The entries are to be printed again word for word, but no picture may appear.
Supplied material START
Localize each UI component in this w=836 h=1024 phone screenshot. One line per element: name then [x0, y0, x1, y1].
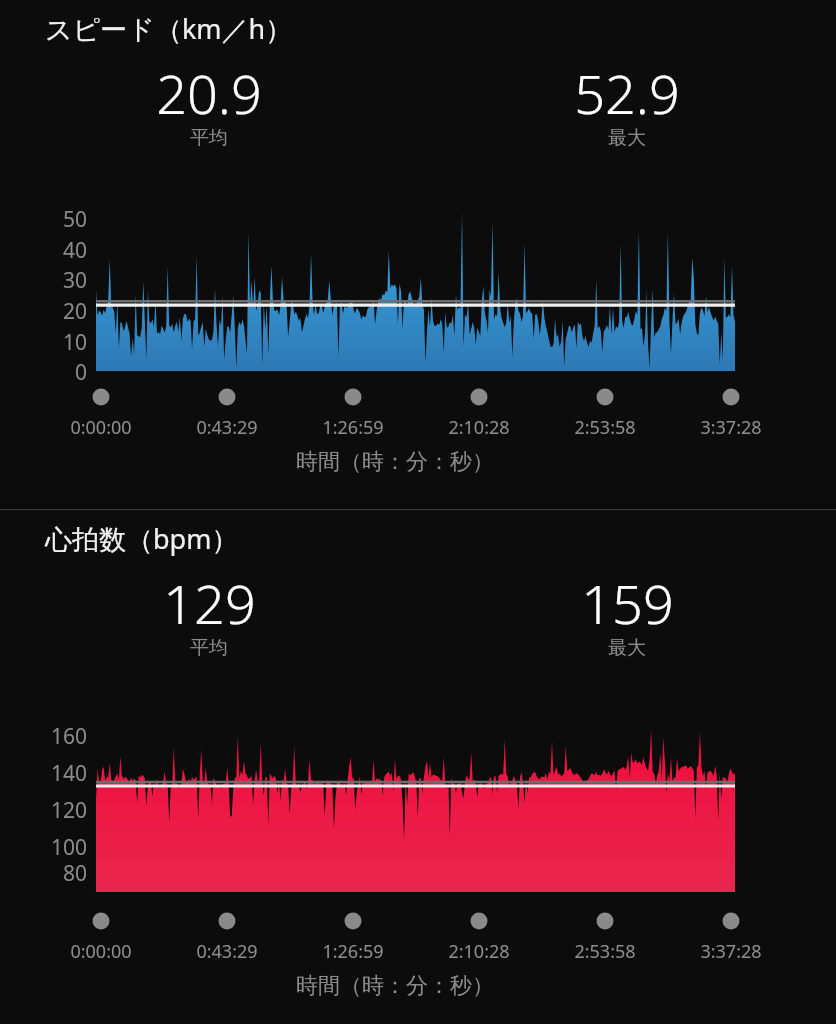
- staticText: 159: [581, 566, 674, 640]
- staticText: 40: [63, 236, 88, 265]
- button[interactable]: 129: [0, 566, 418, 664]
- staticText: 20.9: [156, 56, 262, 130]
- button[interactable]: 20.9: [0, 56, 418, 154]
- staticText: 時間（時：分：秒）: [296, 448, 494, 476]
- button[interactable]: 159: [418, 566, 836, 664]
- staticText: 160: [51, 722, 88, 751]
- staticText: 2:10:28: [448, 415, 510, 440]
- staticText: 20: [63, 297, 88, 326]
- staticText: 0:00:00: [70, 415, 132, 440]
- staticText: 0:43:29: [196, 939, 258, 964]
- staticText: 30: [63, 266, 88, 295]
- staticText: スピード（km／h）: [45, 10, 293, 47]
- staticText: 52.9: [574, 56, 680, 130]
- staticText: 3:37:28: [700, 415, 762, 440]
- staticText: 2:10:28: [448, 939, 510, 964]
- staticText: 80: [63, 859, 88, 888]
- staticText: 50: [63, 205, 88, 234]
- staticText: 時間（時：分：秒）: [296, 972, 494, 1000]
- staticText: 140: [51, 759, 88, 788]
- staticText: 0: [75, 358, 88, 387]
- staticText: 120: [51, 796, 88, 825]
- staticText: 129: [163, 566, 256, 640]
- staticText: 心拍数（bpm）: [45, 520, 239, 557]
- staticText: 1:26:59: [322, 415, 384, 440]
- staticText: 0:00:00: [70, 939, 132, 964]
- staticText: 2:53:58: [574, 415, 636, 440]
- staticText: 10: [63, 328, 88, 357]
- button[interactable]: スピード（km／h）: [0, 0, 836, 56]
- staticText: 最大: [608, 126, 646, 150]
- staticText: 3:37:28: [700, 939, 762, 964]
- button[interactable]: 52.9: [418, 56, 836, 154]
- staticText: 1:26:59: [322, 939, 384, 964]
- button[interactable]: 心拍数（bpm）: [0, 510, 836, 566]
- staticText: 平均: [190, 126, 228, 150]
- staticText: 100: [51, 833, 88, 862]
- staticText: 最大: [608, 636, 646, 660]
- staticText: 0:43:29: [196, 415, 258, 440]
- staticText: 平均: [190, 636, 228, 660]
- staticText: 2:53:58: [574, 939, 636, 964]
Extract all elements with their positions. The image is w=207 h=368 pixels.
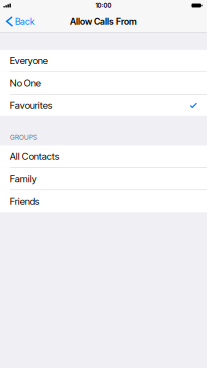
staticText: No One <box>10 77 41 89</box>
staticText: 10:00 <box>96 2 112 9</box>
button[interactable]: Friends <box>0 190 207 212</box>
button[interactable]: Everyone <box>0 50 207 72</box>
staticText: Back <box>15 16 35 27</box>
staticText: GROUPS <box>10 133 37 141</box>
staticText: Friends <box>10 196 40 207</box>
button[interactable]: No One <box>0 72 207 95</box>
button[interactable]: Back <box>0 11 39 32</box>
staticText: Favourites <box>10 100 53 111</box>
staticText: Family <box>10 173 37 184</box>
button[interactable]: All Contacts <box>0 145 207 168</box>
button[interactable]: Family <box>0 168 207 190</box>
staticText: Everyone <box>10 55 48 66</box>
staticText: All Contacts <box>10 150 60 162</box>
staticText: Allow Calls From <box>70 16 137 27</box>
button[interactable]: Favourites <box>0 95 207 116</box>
Supplied material END
- [Answer area]:
Localize each UI component in this w=836 h=1024 phone screenshot. One line per element: name then [x0, y0, x1, y1].
- staticText: 159: [581, 566, 674, 640]
- staticText: 40: [63, 236, 88, 265]
- button[interactable]: 129: [0, 566, 418, 664]
- staticText: 20.9: [156, 56, 262, 130]
- button[interactable]: 20.9: [0, 56, 418, 154]
- staticText: 時間（時：分：秒）: [296, 448, 494, 476]
- button[interactable]: 159: [418, 566, 836, 664]
- staticText: 160: [51, 722, 88, 751]
- staticText: 2:10:28: [448, 415, 510, 440]
- staticText: 20: [63, 297, 88, 326]
- staticText: 0:00:00: [70, 415, 132, 440]
- staticText: 0:43:29: [196, 939, 258, 964]
- staticText: 30: [63, 266, 88, 295]
- staticText: スピード（km／h）: [45, 10, 293, 47]
- staticText: 52.9: [574, 56, 680, 130]
- staticText: 3:37:28: [700, 415, 762, 440]
- staticText: 2:10:28: [448, 939, 510, 964]
- staticText: 80: [63, 859, 88, 888]
- staticText: 50: [63, 205, 88, 234]
- staticText: 時間（時：分：秒）: [296, 972, 494, 1000]
- staticText: 140: [51, 759, 88, 788]
- staticText: 0: [75, 358, 88, 387]
- staticText: 120: [51, 796, 88, 825]
- staticText: 129: [163, 566, 256, 640]
- staticText: 心拍数（bpm）: [45, 520, 239, 557]
- staticText: 1:26:59: [322, 415, 384, 440]
- staticText: 0:00:00: [70, 939, 132, 964]
- staticText: 2:53:58: [574, 415, 636, 440]
- staticText: 10: [63, 328, 88, 357]
- button[interactable]: スピード（km／h）: [0, 0, 836, 56]
- staticText: 最大: [608, 126, 646, 150]
- staticText: 3:37:28: [700, 939, 762, 964]
- button[interactable]: 52.9: [418, 56, 836, 154]
- staticText: 1:26:59: [322, 939, 384, 964]
- button[interactable]: 心拍数（bpm）: [0, 510, 836, 566]
- staticText: 平均: [190, 126, 228, 150]
- staticText: 100: [51, 833, 88, 862]
- staticText: 最大: [608, 636, 646, 660]
- staticText: 0:43:29: [196, 415, 258, 440]
- staticText: 平均: [190, 636, 228, 660]
- staticText: 2:53:58: [574, 939, 636, 964]
Extract all elements with their positions. The image is w=207 h=368 pixels.
staticText: No One <box>10 77 41 89</box>
staticText: 10:00 <box>96 2 112 9</box>
button[interactable]: Friends <box>0 190 207 212</box>
button[interactable]: Everyone <box>0 50 207 72</box>
staticText: Back <box>15 16 35 27</box>
staticText: GROUPS <box>10 133 37 141</box>
staticText: Friends <box>10 196 40 207</box>
button[interactable]: No One <box>0 72 207 95</box>
button[interactable]: Back <box>0 11 39 32</box>
staticText: Favourites <box>10 100 53 111</box>
staticText: Family <box>10 173 37 184</box>
button[interactable]: All Contacts <box>0 145 207 168</box>
button[interactable]: Family <box>0 168 207 190</box>
staticText: Everyone <box>10 55 48 66</box>
staticText: All Contacts <box>10 150 60 162</box>
staticText: Allow Calls From <box>70 16 137 27</box>
button[interactable]: Favourites <box>0 95 207 116</box>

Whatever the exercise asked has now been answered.